How should we compare ranking measures?
----------------------------------------

As stated above, a common technique to evaluate a ranking is to examine 
the list of the most highly ranked items.  Clearly, this measure, by 
itself, is insufficient.  Thus, most authors also use Kendall's tau to 
compare the ordering induced by the two measures $f$ and $g$.  Of course, 
there are myriad other measures too: Spearman's footrule distance, 
weighted measures, etc. (see Dwork et al. for a small list).
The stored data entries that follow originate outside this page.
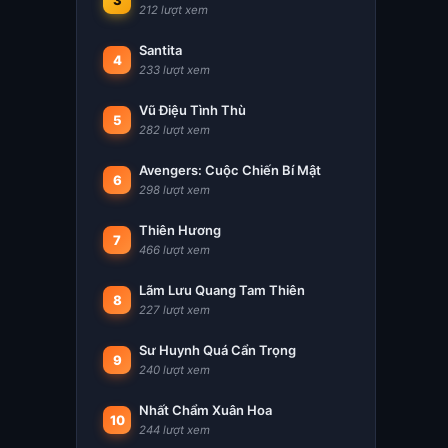
3
212 lượt xem
Santita
4
233 lượt xem
Vũ Điệu Tình Thù
5
282 lượt xem
Avengers: Cuộc Chiến Bí Mật
6
298 lượt xem
Thiên Hương
7
466 lượt xem
Lãm Lưu Quang Tam Thiên
8
227 lượt xem
Sư Huynh Quá Cẩn Trọng
9
240 lượt xem
Nhất Chẩm Xuân Hoa
10
244 lượt xem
Another approach is to consider using the ranking measure as input to 
another application.  An improved application specific performance report 
is then taken to indicate that the ranking measure is better. e.g. "Using 
an anonymous user-level dataset of sponsored search campaigns for eight 
different advertisers, we evaluate our framework with different adgraphs 
and adfactors in terms of their statistical fit to the data, and show its 
value for mining the long-term behavioral patterns in the advertising 
data."  (Archak et al. 2010) Also, see Liben-Nowell and Kleinberg 2006 for 
an analysis of ranking measures for link prediction.

While it is hard to debate the application specific value of the latter 
approach, it often depends on access to vast quantities of validation data 
-- data that may not be generally available.

Are these approaches sufficient?  Can we do better?  How _should_ we 
compare ranking measures?  What properties do we want in comparisons?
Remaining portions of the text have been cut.